──────── Records for processing

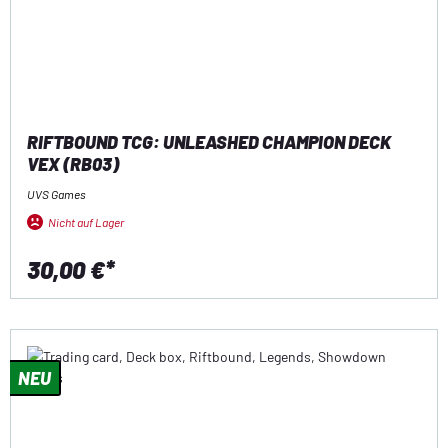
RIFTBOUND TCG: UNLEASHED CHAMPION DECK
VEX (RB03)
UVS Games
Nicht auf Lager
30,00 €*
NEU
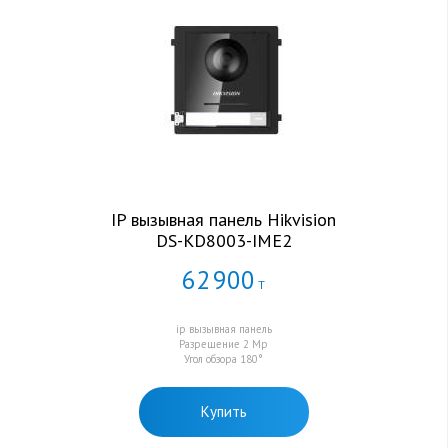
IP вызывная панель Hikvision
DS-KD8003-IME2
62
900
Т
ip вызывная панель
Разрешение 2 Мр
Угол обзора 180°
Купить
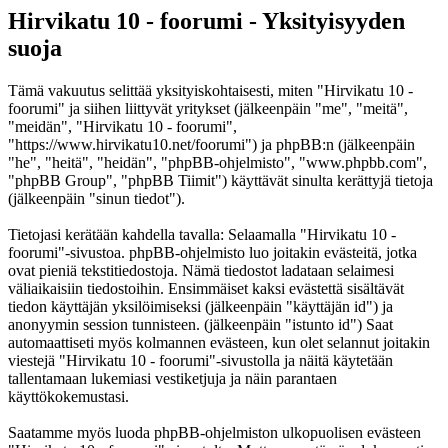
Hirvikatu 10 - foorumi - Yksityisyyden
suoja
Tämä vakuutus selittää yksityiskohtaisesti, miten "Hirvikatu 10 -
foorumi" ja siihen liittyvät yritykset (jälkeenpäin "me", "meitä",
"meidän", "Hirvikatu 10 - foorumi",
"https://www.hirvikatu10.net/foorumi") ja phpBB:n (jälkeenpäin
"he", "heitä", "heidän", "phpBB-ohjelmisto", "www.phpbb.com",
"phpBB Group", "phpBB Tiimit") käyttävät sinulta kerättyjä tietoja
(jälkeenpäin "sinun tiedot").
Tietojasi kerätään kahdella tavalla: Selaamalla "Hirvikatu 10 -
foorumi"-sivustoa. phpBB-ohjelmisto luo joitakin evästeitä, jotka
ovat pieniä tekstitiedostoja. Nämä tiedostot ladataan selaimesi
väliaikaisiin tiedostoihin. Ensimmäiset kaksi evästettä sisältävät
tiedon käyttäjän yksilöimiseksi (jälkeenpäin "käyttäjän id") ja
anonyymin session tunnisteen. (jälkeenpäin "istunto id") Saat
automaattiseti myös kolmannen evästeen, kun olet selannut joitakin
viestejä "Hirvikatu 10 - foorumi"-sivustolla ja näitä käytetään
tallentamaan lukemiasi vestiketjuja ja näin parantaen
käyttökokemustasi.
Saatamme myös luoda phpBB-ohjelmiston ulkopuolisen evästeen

────────────────
──────── Records for processing

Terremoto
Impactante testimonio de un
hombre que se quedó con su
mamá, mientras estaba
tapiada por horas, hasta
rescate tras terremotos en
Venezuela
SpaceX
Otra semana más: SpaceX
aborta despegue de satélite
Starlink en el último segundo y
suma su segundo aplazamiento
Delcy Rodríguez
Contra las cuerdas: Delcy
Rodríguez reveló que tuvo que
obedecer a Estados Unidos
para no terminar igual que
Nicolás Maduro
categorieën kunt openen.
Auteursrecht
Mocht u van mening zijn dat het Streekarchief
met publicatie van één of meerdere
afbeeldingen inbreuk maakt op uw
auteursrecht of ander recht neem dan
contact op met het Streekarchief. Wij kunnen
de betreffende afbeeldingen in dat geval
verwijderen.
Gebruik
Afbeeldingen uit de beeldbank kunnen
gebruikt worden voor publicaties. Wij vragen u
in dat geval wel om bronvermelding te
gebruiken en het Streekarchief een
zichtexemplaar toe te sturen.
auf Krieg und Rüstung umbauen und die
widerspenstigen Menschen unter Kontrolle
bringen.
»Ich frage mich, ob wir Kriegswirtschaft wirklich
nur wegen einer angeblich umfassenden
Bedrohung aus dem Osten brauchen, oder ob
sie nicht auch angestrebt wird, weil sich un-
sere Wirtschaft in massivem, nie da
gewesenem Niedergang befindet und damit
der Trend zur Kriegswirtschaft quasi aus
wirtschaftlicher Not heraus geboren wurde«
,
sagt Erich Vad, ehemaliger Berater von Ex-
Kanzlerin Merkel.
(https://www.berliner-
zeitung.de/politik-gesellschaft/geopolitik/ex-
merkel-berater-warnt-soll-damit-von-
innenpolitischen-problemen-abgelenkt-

────────────────

# Exercise
In the entries above, find each line that includes the string "geval" and copy it.

# Task result
de betreffende afbeeldingen in dat geval
in dat geval wel om bronvermelding te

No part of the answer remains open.